[Topic-models] Speeding up LDA

David Mimno mimno at cs.umass.edu
Wed Oct 15 20:25:21 EDT 2008

It's not yet part of a packaged release, but the current development 
version of Mallet 2.0 (available through our Mercurial repository, see 
http://mallet.cs.umass.edu/download.php) contains an extremely fast 
multithreaded Gibbs sampling implementation. The class is called
cc.mallet.topics.ParallelTopicModel, if anyone would like to try it. See 
the documentation on that site for info on using Mallet to load text data, 
remove stopwords, etc.

The sampler implements a method that allows us to cache almost all of the 
computation involved in generating the sampling distribution for a topic, 
making a small number of changes after each update.

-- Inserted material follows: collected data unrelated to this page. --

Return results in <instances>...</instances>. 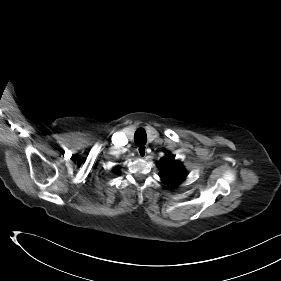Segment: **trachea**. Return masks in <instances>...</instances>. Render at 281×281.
Instances as JSON below:
<instances>
[{
	"mask_svg": "<svg viewBox=\"0 0 281 281\" xmlns=\"http://www.w3.org/2000/svg\"><path fill=\"white\" fill-rule=\"evenodd\" d=\"M147 141V135L144 129L139 128L134 135V142L137 145H144Z\"/></svg>",
	"mask_w": 281,
	"mask_h": 281,
	"instance_id": "1",
	"label": "trachea"
}]
</instances>
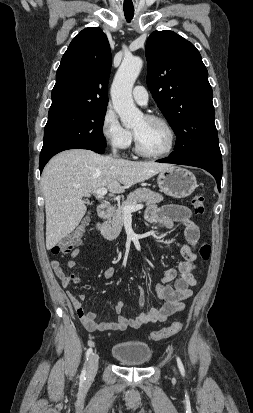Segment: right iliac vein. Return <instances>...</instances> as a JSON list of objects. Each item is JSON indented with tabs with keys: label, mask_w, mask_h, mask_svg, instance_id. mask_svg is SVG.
<instances>
[{
	"label": "right iliac vein",
	"mask_w": 253,
	"mask_h": 413,
	"mask_svg": "<svg viewBox=\"0 0 253 413\" xmlns=\"http://www.w3.org/2000/svg\"><path fill=\"white\" fill-rule=\"evenodd\" d=\"M97 369H98V356L97 354L93 353L90 358L89 367H88L87 376H86L88 381L92 380L95 377L97 373Z\"/></svg>",
	"instance_id": "obj_1"
}]
</instances>
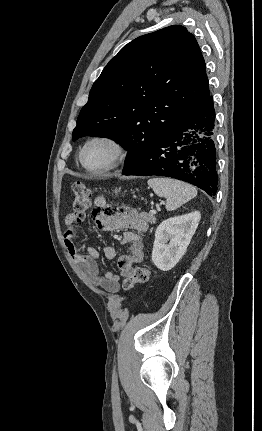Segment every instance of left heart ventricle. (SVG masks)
Returning a JSON list of instances; mask_svg holds the SVG:
<instances>
[{
    "label": "left heart ventricle",
    "mask_w": 262,
    "mask_h": 431,
    "mask_svg": "<svg viewBox=\"0 0 262 431\" xmlns=\"http://www.w3.org/2000/svg\"><path fill=\"white\" fill-rule=\"evenodd\" d=\"M113 150L107 143H94L84 154V163L91 169H99L108 165L112 159Z\"/></svg>",
    "instance_id": "left-heart-ventricle-1"
}]
</instances>
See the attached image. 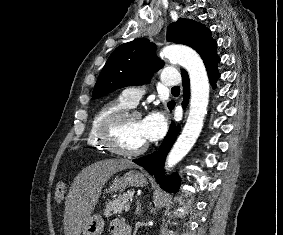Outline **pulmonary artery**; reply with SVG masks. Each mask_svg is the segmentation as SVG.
<instances>
[{
    "label": "pulmonary artery",
    "mask_w": 283,
    "mask_h": 235,
    "mask_svg": "<svg viewBox=\"0 0 283 235\" xmlns=\"http://www.w3.org/2000/svg\"><path fill=\"white\" fill-rule=\"evenodd\" d=\"M180 80L179 73L175 69L165 70L161 77V81L166 86H177ZM145 93L143 88L140 87H128L122 92V98L130 106H134L141 99Z\"/></svg>",
    "instance_id": "e3ab8cb5"
}]
</instances>
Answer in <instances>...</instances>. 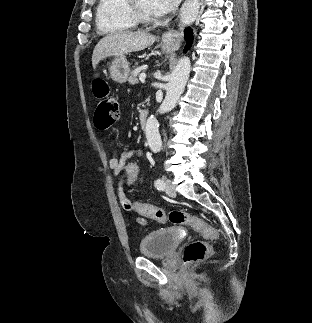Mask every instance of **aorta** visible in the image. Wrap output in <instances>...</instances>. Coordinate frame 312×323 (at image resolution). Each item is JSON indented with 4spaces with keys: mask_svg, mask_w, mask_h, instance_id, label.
Returning a JSON list of instances; mask_svg holds the SVG:
<instances>
[{
    "mask_svg": "<svg viewBox=\"0 0 312 323\" xmlns=\"http://www.w3.org/2000/svg\"><path fill=\"white\" fill-rule=\"evenodd\" d=\"M190 74V60L189 58H180L171 78L167 84L166 96L162 102L158 112L165 114L175 108L184 88L188 82ZM145 136L152 152H160L162 150V140L159 134L158 120L151 116L146 120Z\"/></svg>",
    "mask_w": 312,
    "mask_h": 323,
    "instance_id": "aorta-1",
    "label": "aorta"
}]
</instances>
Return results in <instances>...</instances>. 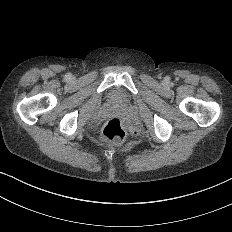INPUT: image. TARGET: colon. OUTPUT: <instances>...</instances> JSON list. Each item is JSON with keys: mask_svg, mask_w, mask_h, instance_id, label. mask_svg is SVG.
Segmentation results:
<instances>
[{"mask_svg": "<svg viewBox=\"0 0 232 232\" xmlns=\"http://www.w3.org/2000/svg\"><path fill=\"white\" fill-rule=\"evenodd\" d=\"M127 139L126 124L122 120H113L105 124L101 130V141L105 149H111V145H121Z\"/></svg>", "mask_w": 232, "mask_h": 232, "instance_id": "obj_1", "label": "colon"}]
</instances>
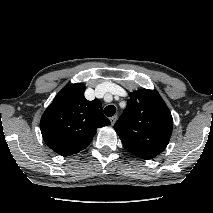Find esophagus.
I'll list each match as a JSON object with an SVG mask.
<instances>
[{"label": "esophagus", "instance_id": "obj_1", "mask_svg": "<svg viewBox=\"0 0 213 213\" xmlns=\"http://www.w3.org/2000/svg\"><path fill=\"white\" fill-rule=\"evenodd\" d=\"M116 120H117V116H116V115L112 116V117L110 118L111 125H114L115 122H116Z\"/></svg>", "mask_w": 213, "mask_h": 213}]
</instances>
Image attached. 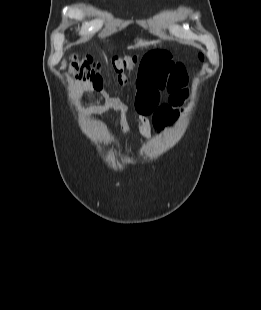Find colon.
<instances>
[{
  "label": "colon",
  "mask_w": 261,
  "mask_h": 310,
  "mask_svg": "<svg viewBox=\"0 0 261 310\" xmlns=\"http://www.w3.org/2000/svg\"><path fill=\"white\" fill-rule=\"evenodd\" d=\"M198 58L201 60L203 56L199 54ZM136 63L137 59L132 56L114 58L107 65H102L89 56L74 57L70 63V72L76 80L88 83L100 91L110 83L108 73H112L119 85L126 84Z\"/></svg>",
  "instance_id": "5ec220e1"
}]
</instances>
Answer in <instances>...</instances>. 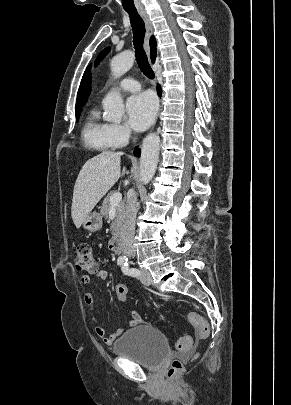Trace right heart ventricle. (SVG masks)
Segmentation results:
<instances>
[{
  "label": "right heart ventricle",
  "instance_id": "right-heart-ventricle-1",
  "mask_svg": "<svg viewBox=\"0 0 291 405\" xmlns=\"http://www.w3.org/2000/svg\"><path fill=\"white\" fill-rule=\"evenodd\" d=\"M109 125L100 118L95 108L91 109L87 114L82 129L85 144L99 151L114 148L115 146L109 134Z\"/></svg>",
  "mask_w": 291,
  "mask_h": 405
}]
</instances>
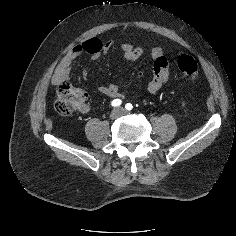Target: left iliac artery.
<instances>
[{"mask_svg":"<svg viewBox=\"0 0 236 236\" xmlns=\"http://www.w3.org/2000/svg\"><path fill=\"white\" fill-rule=\"evenodd\" d=\"M125 108L130 111V110H132L133 106H132L131 103H127V104L125 105Z\"/></svg>","mask_w":236,"mask_h":236,"instance_id":"left-iliac-artery-1","label":"left iliac artery"}]
</instances>
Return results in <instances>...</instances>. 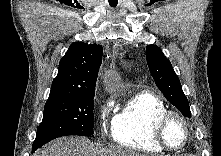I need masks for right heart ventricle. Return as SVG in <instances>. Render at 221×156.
Listing matches in <instances>:
<instances>
[{"label": "right heart ventricle", "mask_w": 221, "mask_h": 156, "mask_svg": "<svg viewBox=\"0 0 221 156\" xmlns=\"http://www.w3.org/2000/svg\"><path fill=\"white\" fill-rule=\"evenodd\" d=\"M167 110L157 95L147 91L137 93L113 118L114 142L140 152L161 153L164 149L155 141L153 130L158 117Z\"/></svg>", "instance_id": "1"}]
</instances>
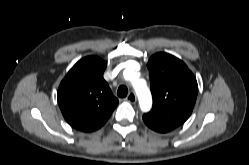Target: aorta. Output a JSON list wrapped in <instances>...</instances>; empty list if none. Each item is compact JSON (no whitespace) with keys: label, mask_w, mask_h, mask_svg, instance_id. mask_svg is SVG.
<instances>
[{"label":"aorta","mask_w":249,"mask_h":165,"mask_svg":"<svg viewBox=\"0 0 249 165\" xmlns=\"http://www.w3.org/2000/svg\"><path fill=\"white\" fill-rule=\"evenodd\" d=\"M133 87L138 96L141 110L143 112L149 111L152 106V97L148 87L146 86V82L144 80H134Z\"/></svg>","instance_id":"762f6f07"}]
</instances>
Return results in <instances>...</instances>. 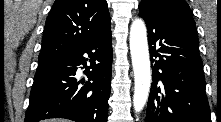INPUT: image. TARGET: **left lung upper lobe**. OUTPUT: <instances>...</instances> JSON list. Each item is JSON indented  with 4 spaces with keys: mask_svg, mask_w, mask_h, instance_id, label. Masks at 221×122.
Listing matches in <instances>:
<instances>
[{
    "mask_svg": "<svg viewBox=\"0 0 221 122\" xmlns=\"http://www.w3.org/2000/svg\"><path fill=\"white\" fill-rule=\"evenodd\" d=\"M144 1H152L160 5L162 9H164L167 13L174 14H184L188 15L192 20L191 12L189 5L185 0H142Z\"/></svg>",
    "mask_w": 221,
    "mask_h": 122,
    "instance_id": "5c2ea615",
    "label": "left lung upper lobe"
}]
</instances>
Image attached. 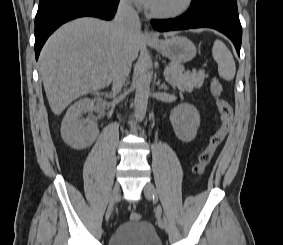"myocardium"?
<instances>
[{
  "label": "myocardium",
  "instance_id": "myocardium-1",
  "mask_svg": "<svg viewBox=\"0 0 283 245\" xmlns=\"http://www.w3.org/2000/svg\"><path fill=\"white\" fill-rule=\"evenodd\" d=\"M194 0H182V2L175 8L170 10H156L153 8L148 9V13L156 18H176L186 13L193 5Z\"/></svg>",
  "mask_w": 283,
  "mask_h": 245
}]
</instances>
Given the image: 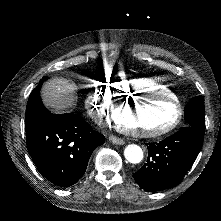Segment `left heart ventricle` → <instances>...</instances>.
Listing matches in <instances>:
<instances>
[{"label": "left heart ventricle", "mask_w": 221, "mask_h": 221, "mask_svg": "<svg viewBox=\"0 0 221 221\" xmlns=\"http://www.w3.org/2000/svg\"><path fill=\"white\" fill-rule=\"evenodd\" d=\"M173 114V106L160 100H147L140 105L119 104L114 120L133 129H151L165 124Z\"/></svg>", "instance_id": "1"}]
</instances>
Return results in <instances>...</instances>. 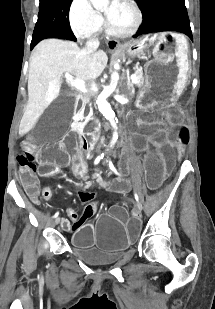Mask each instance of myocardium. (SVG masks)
<instances>
[{"mask_svg": "<svg viewBox=\"0 0 215 309\" xmlns=\"http://www.w3.org/2000/svg\"><path fill=\"white\" fill-rule=\"evenodd\" d=\"M121 8L131 14V22L125 23L122 27L113 25L112 19H106L102 23V30H107L108 34H113L114 38H131L132 33L136 30L137 26L140 25V15L138 10L131 5H122Z\"/></svg>", "mask_w": 215, "mask_h": 309, "instance_id": "myocardium-1", "label": "myocardium"}]
</instances>
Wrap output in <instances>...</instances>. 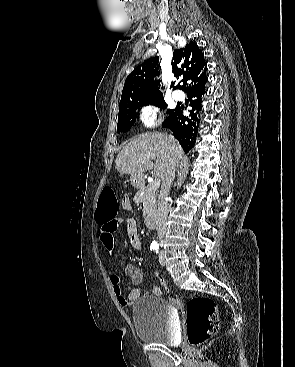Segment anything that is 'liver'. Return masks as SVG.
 Returning <instances> with one entry per match:
<instances>
[{"label":"liver","mask_w":295,"mask_h":367,"mask_svg":"<svg viewBox=\"0 0 295 367\" xmlns=\"http://www.w3.org/2000/svg\"><path fill=\"white\" fill-rule=\"evenodd\" d=\"M183 150L172 137L160 132L140 134L118 153L115 164L120 174L143 176L154 168V175L162 181L174 165L179 164ZM151 159H156L155 164Z\"/></svg>","instance_id":"1"}]
</instances>
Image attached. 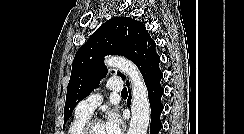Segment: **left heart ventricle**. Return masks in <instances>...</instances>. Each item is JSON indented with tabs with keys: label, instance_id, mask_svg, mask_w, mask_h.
Segmentation results:
<instances>
[{
	"label": "left heart ventricle",
	"instance_id": "1",
	"mask_svg": "<svg viewBox=\"0 0 244 134\" xmlns=\"http://www.w3.org/2000/svg\"><path fill=\"white\" fill-rule=\"evenodd\" d=\"M91 134H106V130H105L104 124L96 125L92 129Z\"/></svg>",
	"mask_w": 244,
	"mask_h": 134
}]
</instances>
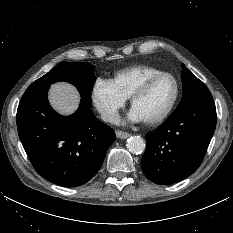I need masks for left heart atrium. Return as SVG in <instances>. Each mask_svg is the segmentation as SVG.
<instances>
[{
    "instance_id": "1",
    "label": "left heart atrium",
    "mask_w": 233,
    "mask_h": 233,
    "mask_svg": "<svg viewBox=\"0 0 233 233\" xmlns=\"http://www.w3.org/2000/svg\"><path fill=\"white\" fill-rule=\"evenodd\" d=\"M128 118L131 121H140V120H142L140 115L134 109H131V111L128 114Z\"/></svg>"
}]
</instances>
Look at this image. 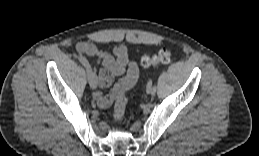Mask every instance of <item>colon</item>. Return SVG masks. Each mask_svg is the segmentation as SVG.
Returning a JSON list of instances; mask_svg holds the SVG:
<instances>
[{
  "label": "colon",
  "instance_id": "5ec220e1",
  "mask_svg": "<svg viewBox=\"0 0 259 156\" xmlns=\"http://www.w3.org/2000/svg\"><path fill=\"white\" fill-rule=\"evenodd\" d=\"M171 58V51L163 48L157 54L146 53L141 57V64L144 67L155 66L158 63H167ZM127 99L125 92H120L116 97V102L113 111V120L118 122L122 119L126 109Z\"/></svg>",
  "mask_w": 259,
  "mask_h": 156
}]
</instances>
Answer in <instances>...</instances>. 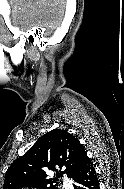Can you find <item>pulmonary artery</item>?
<instances>
[{
	"label": "pulmonary artery",
	"instance_id": "e3ab8cb5",
	"mask_svg": "<svg viewBox=\"0 0 124 189\" xmlns=\"http://www.w3.org/2000/svg\"><path fill=\"white\" fill-rule=\"evenodd\" d=\"M64 186L68 189L71 187V182L66 177L64 178Z\"/></svg>",
	"mask_w": 124,
	"mask_h": 189
}]
</instances>
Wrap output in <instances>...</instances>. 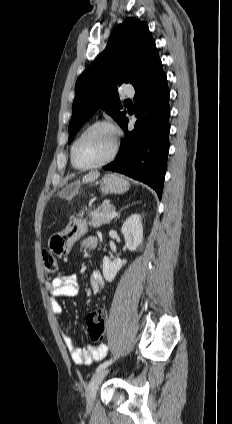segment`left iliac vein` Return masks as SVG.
Here are the masks:
<instances>
[{"instance_id":"4c4485c4","label":"left iliac vein","mask_w":232,"mask_h":424,"mask_svg":"<svg viewBox=\"0 0 232 424\" xmlns=\"http://www.w3.org/2000/svg\"><path fill=\"white\" fill-rule=\"evenodd\" d=\"M107 373L108 369H102L91 378L85 393L87 410H91V408L93 407L96 392Z\"/></svg>"}]
</instances>
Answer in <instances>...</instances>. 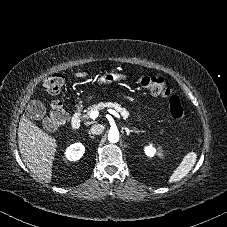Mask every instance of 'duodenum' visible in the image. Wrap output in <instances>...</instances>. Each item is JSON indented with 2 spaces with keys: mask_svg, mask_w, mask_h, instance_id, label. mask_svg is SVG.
I'll return each mask as SVG.
<instances>
[{
  "mask_svg": "<svg viewBox=\"0 0 227 227\" xmlns=\"http://www.w3.org/2000/svg\"><path fill=\"white\" fill-rule=\"evenodd\" d=\"M82 126V110L77 107L71 120V127L73 130L77 131Z\"/></svg>",
  "mask_w": 227,
  "mask_h": 227,
  "instance_id": "410a0bca",
  "label": "duodenum"
}]
</instances>
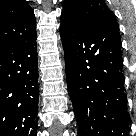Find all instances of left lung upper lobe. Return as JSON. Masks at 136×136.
<instances>
[{
    "instance_id": "1",
    "label": "left lung upper lobe",
    "mask_w": 136,
    "mask_h": 136,
    "mask_svg": "<svg viewBox=\"0 0 136 136\" xmlns=\"http://www.w3.org/2000/svg\"><path fill=\"white\" fill-rule=\"evenodd\" d=\"M61 23L72 26H102L119 30L114 13L104 0H65Z\"/></svg>"
}]
</instances>
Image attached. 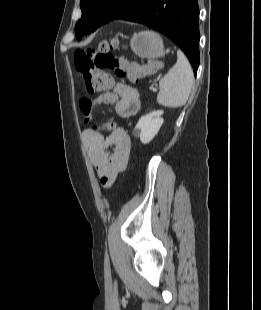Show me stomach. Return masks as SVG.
<instances>
[{
	"label": "stomach",
	"mask_w": 261,
	"mask_h": 310,
	"mask_svg": "<svg viewBox=\"0 0 261 310\" xmlns=\"http://www.w3.org/2000/svg\"><path fill=\"white\" fill-rule=\"evenodd\" d=\"M130 47L141 58L154 59L168 53V50L164 49L161 37L152 31L135 33L130 40Z\"/></svg>",
	"instance_id": "0dacf381"
}]
</instances>
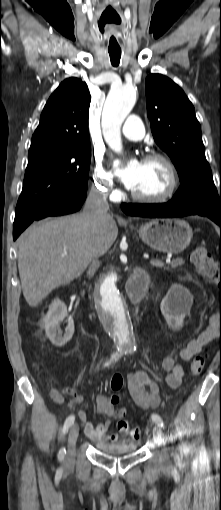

I haven't run it head 
to head against the FastLDA Gibbs algorithm from the recent KDD paper 
(I've also seen a variational algorithm called FastLDA -- we need better 
names!), but I suspect they would be comparable. The multithreaded 
parallelism is the very simple approximate parallel algorithm presented by 
Newman et al. in last year's NIPS. I was able to run a 500 topic model on 
about 70,000,000 words for 1000 iterations in about five hours.

Regarding Java vs. C -- my experience is that a minimalist, carefully 
written java implementation is basically as fast as a C implementation. 
Java lets you do things that can be slow, but "Java is slow" is soooo 
1998. :)